## What to produce
Take each line of the records below that contains the string "Panamá" and copy it.

[Start of Attachment]

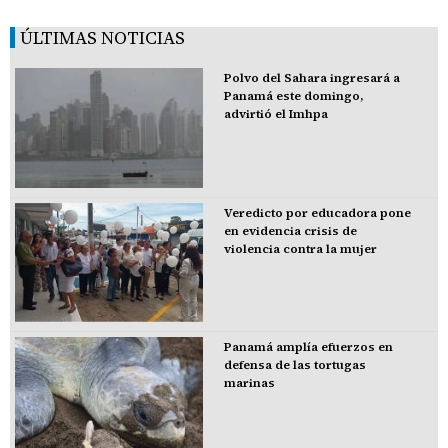
ÚLTIMAS NOTICIAS
Polvo del Sahara ingresará a
Panamá este domingo,
advirtió el Imhpa
Veredicto por educadora pone
en evidencia crisis de
violencia contra la mujer
Panamá amplía efuerzos en
defensa de las tortugas
marinas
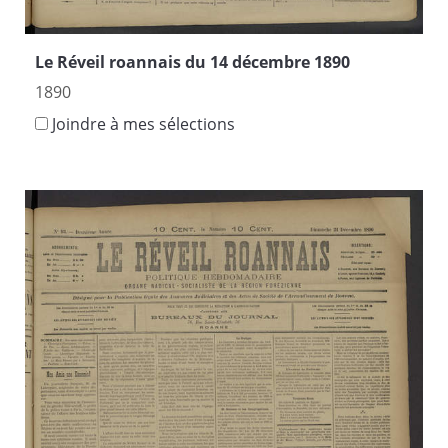
Le Réveil roannais du 14 décembre 1890
1890
Joindre à mes sélections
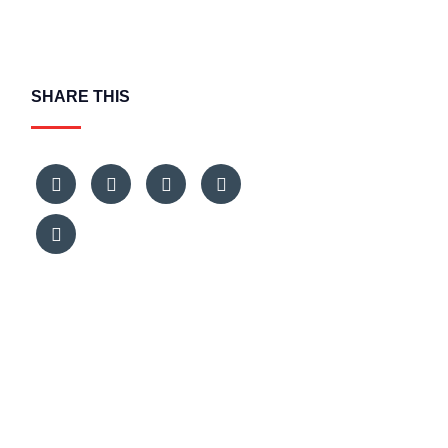
SHARE THIS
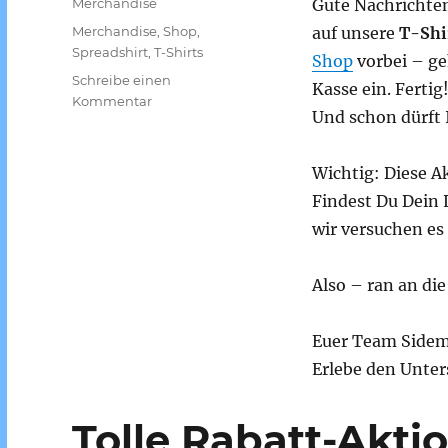
Kategorien
Merchandise
Gute Nachrichte
Schlagwörter
Merchandise
,
Shop
,
auf unsere
T-Shi
Spreadshirt
,
T-Shirts
Shop
vorbei – g
Schreibe einen
Kasse ein. Fertig
zu
Kommentar
Und schon dürft 
Endspurt
–
15%
Wichtig: Diese A
Discount
Findest Du Dein 
abgreifen
wir versuchen es 
Also – ran an die
Euer Team Side
Erlebe den Unter
Tolle Rabatt-Aktio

[End of Attachment]

## Answer to this task
Panamá este domingo,
Panamá amplía efuerzos en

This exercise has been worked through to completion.